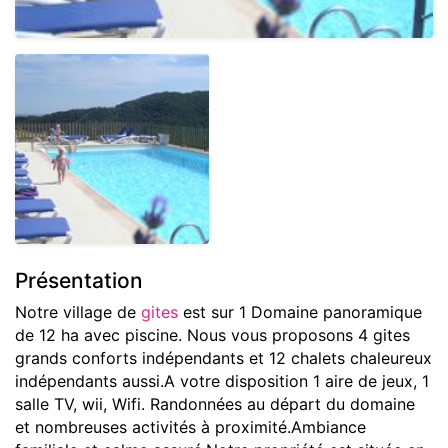
Présentation
Notre village de
gites
est sur 1 Domaine panoramique
de 12 ha avec piscine. Nous vous proposons 4 gites
grands conforts indépendants et 12 chalets chaleureux
indépendants aussi.A votre disposition 1 aire de jeux, 1
salle TV, wii, Wifi. Randonnées au départ du domaine
et nombreuses activités à proximité.Ambiance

^^^^^^^^

Wherever a line holds the word "gites", copy that line out of the entries above.

gites
de 12 ha avec piscine. Nous vous proposons 4 gites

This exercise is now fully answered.